The auto ‘box works well, too: you largely won’t notice it working away to swap cogs under the more laid-back driving style that our busy urban route demanded, although whether the same would be true if you were to drive with a degree more enthusiasm, I’m unable to say.
As for the way the C300de rides, it’s a bit of mixed bag. It’s certainly a comfortable car; there’s tight, pliant body control here that allows it to deal with undulating surfaces with plenty in the way of confidence. But lumps, bumps and other imperfections in the road’s surface make it lose a touch of its composure, at times giving the impression that it’s stumbling over, rather than ironing out, these less-than-stellar patches of Tarmac.
Body roll through tighter corners is well managed, too, and the steering, while not exactly bristling with feel, is pleasingly direct and nicely weighted.

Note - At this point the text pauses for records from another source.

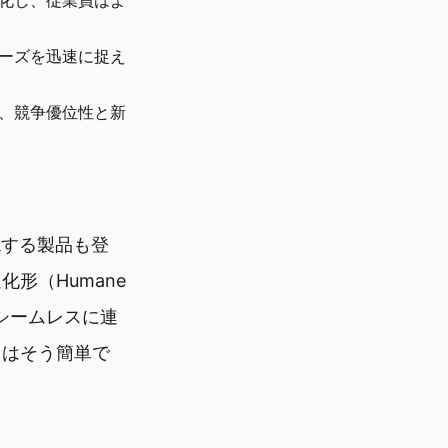
ニーズを迅速に捉え
れ、競争優位性と新
現する製品も登
化形（Humane
をシームレスに連
りはそう簡単で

The interior, meanwhile, maintains the same sense of opulence that is common to all C-Classes’. Ambient lighting and wood panelling look the part, although the latter does feel a bit disappointing to the touch, while the leather seats of our test car were both comfortable and supportive.
The C300de goes without the new dual-screen dashboard layout of the new A-Class, though, and its system, while easy enough to operate, isn’t the slickest system on the market – particularly next to those offered by Audi and BMW. In a general sense, though, you’re in no danger of feeling short-changed.